Tedium weighs so terribly much. Its fat fingers press your eyelids shut. Its apathy makes an exertion out of any sort of caring. Your thoughts lose all buoyancy and miss pace with the present moment. Tedium erodes at your posture, slumping you lower into your chair, forward into the monitor, stealing all motivation to do what you’re paid to sit here and do.
I don’t think I can stay awake in this state. I just checked the New York Times‘ Web site, but the articles haven’t changed much since the end of work yesterday.
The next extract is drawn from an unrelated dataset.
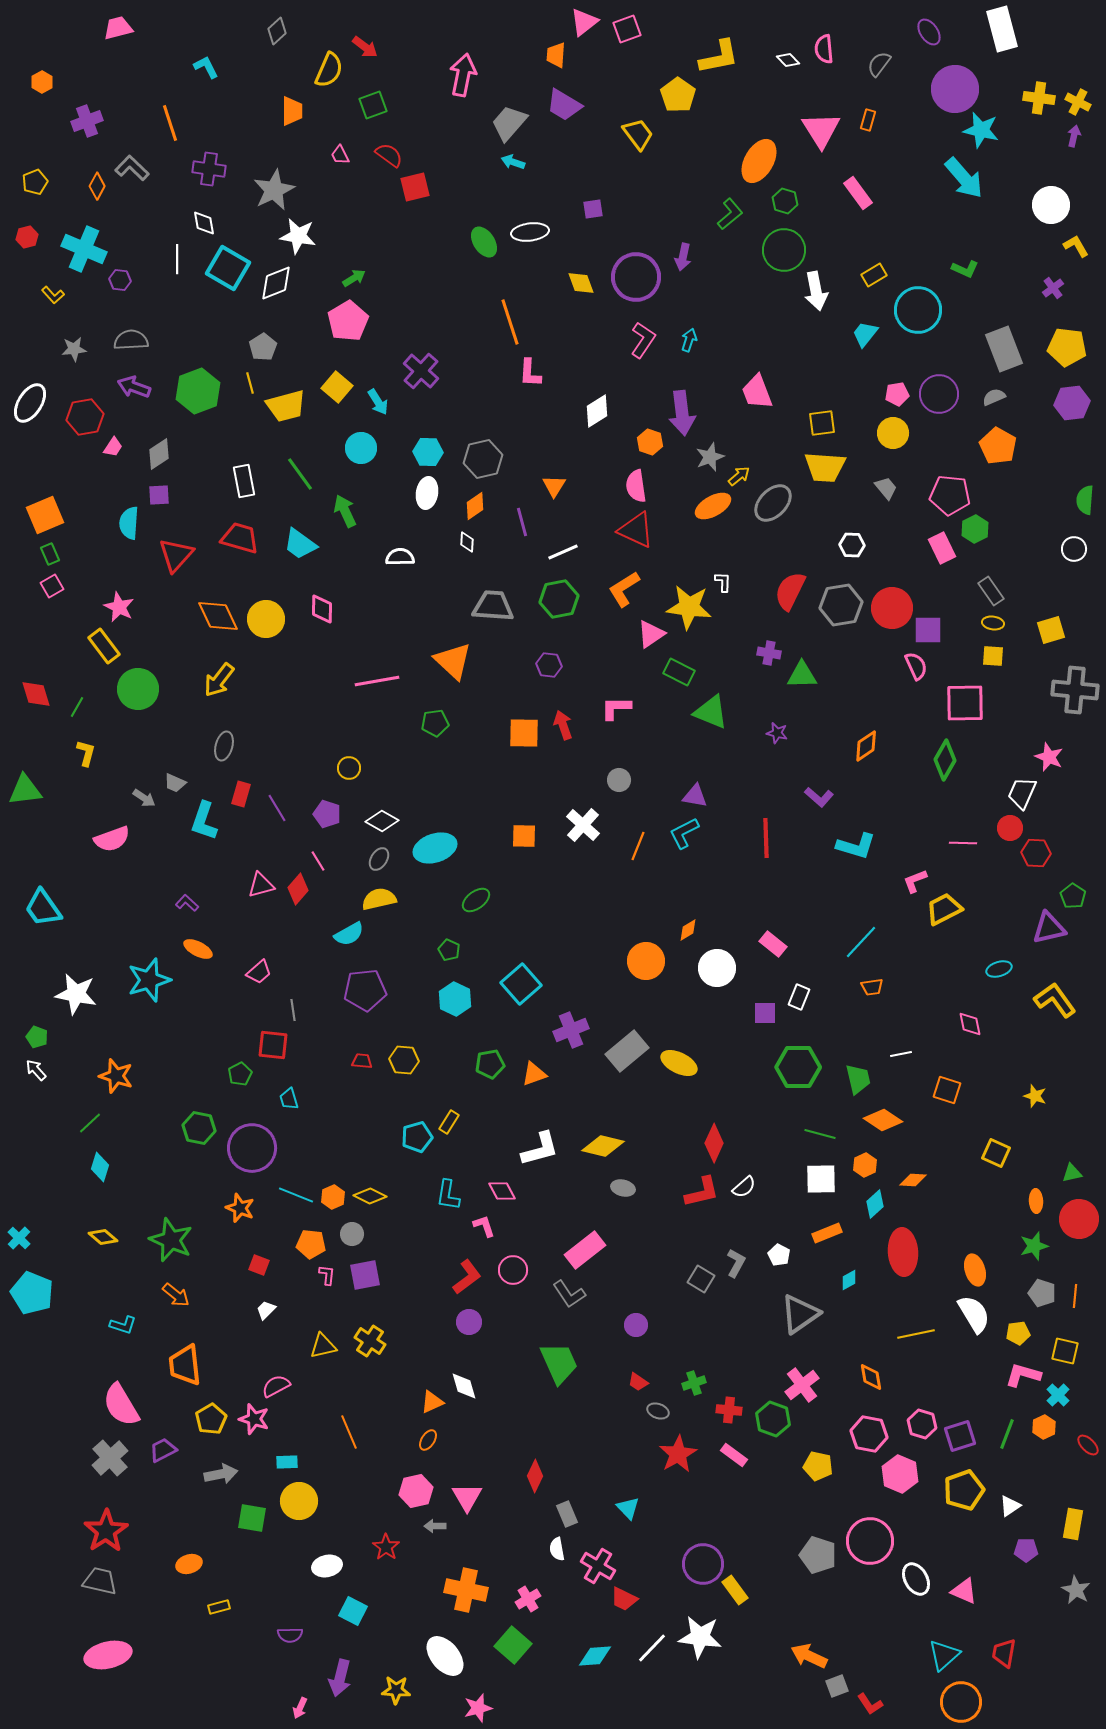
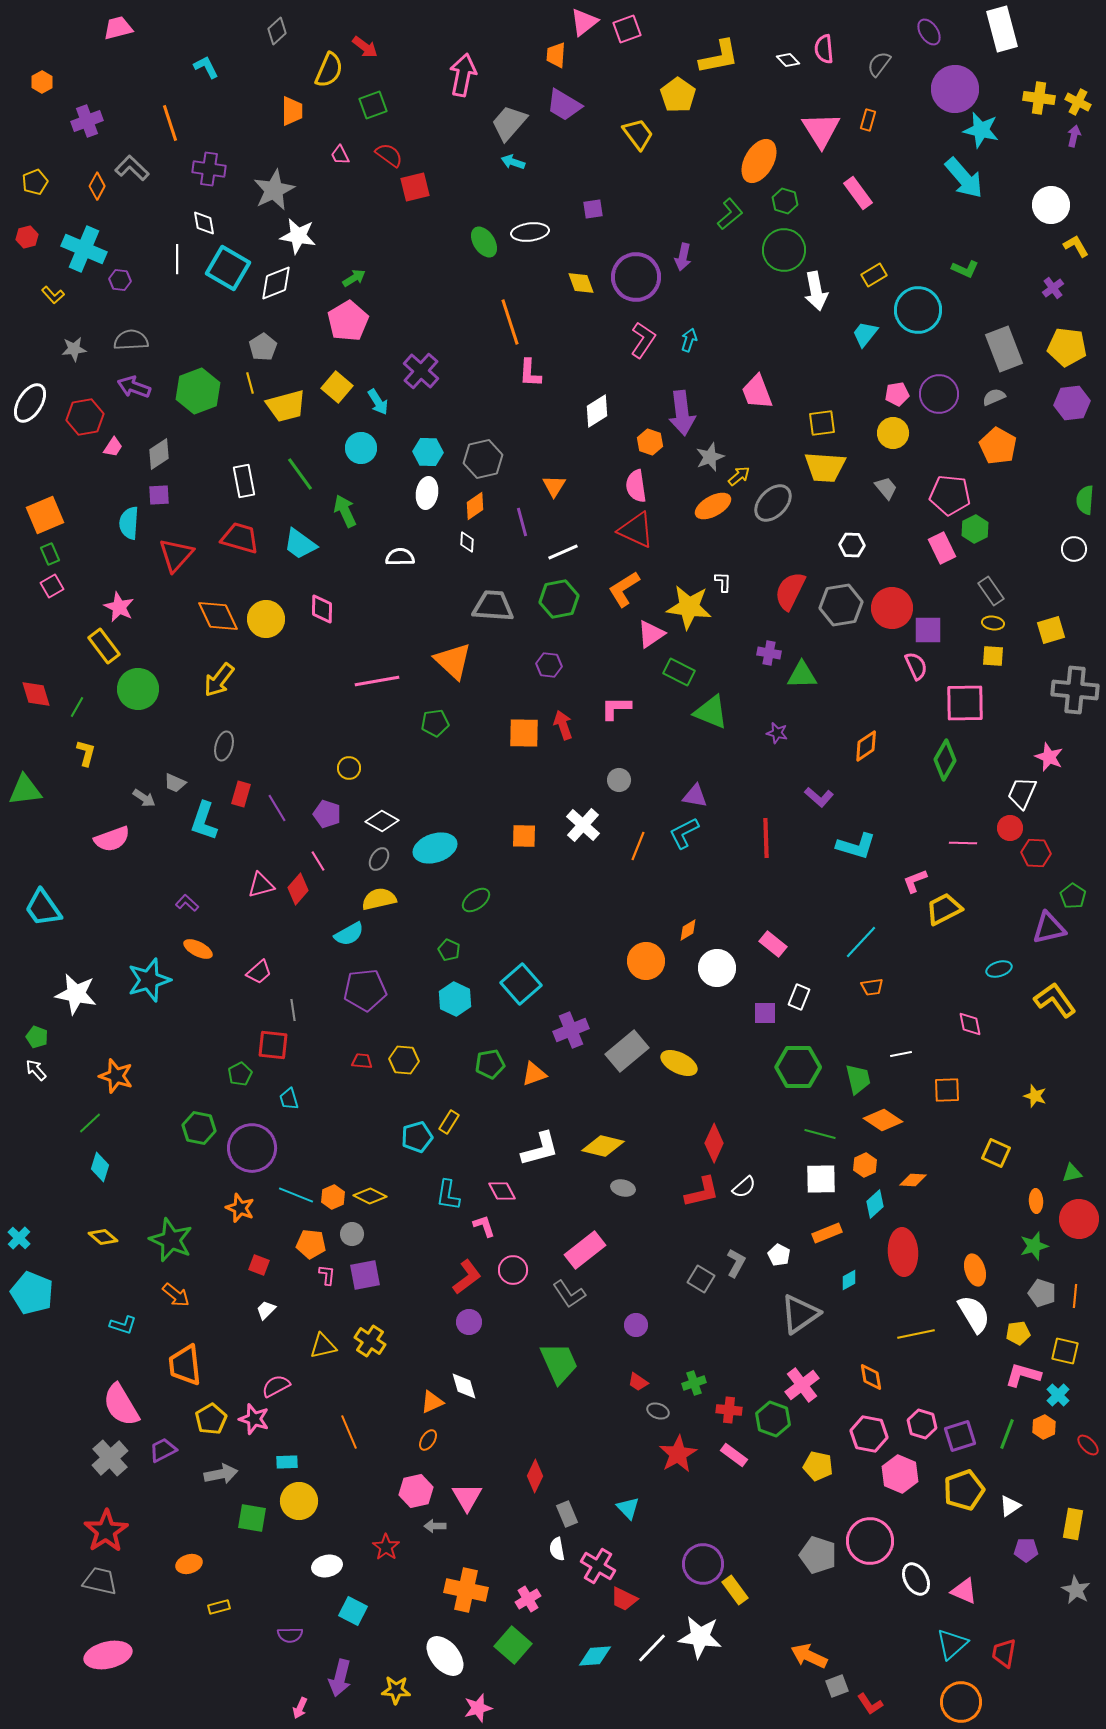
orange square at (947, 1090): rotated 20 degrees counterclockwise
cyan triangle at (944, 1655): moved 8 px right, 11 px up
I read something about unemployment creeping down — Bureau of Labor statistics, national economic indicators looking better, yup-yup — and skimped through the rest. I’ve already checked my Hotmail account twice this morning and don’t think I should push it much more at work.
But I’m mashing my toes into the floor, trying to push the impatience away. I can’t look at this stuff anymore. I’m either going to slink down in this chair and give in to drowsiness — or I’m going to write someone. I click “New” in Outlook and type in Christine’s name, who I can write from my work account, and start typing “hey, christine” before realizing I’m only sending this for the dorky pleasure of having an unread personal e-mail to look forward to. So I just say it: “how’s the day going on your end of town? i’m struggling already to get through this day and not sure how i possibly can.” That might reek of death-throe drama, so I follow with “yeah, i think i’ve already blown my wad for the week.” And that’s absolutely all I can think to say. I stare at the screen for a long time before thinking up something further: “did you hear back from neil?” I can’t help but hope that she hasn’t, but I want to get more than a two-line e-mail back. “i hope he gets back with you. he seemed really cute and promising. we should definitely go out tonight. holly.”
As soon as I send the e-mail, I start expecting her to respond, getting ticked with each minute that an e-mail doesn’t come through. Doesn’t she realize I’m waiting for her response? I open the “Help” window in Outlook for no reason and then close it. Then I quite denying it to myself and go to Christine’s MySpace profile so I can look at Neil’s. I look at it with some guilt, pretending I’d never think of writing him from here and nabbing him for myself. But it’s really the fact that nothing’s changed on his profile — the last testimonial still says “neil keep the beat box blasting up in that bitch” — that makes me look at some of his friends to see whatever the hell else there is to see.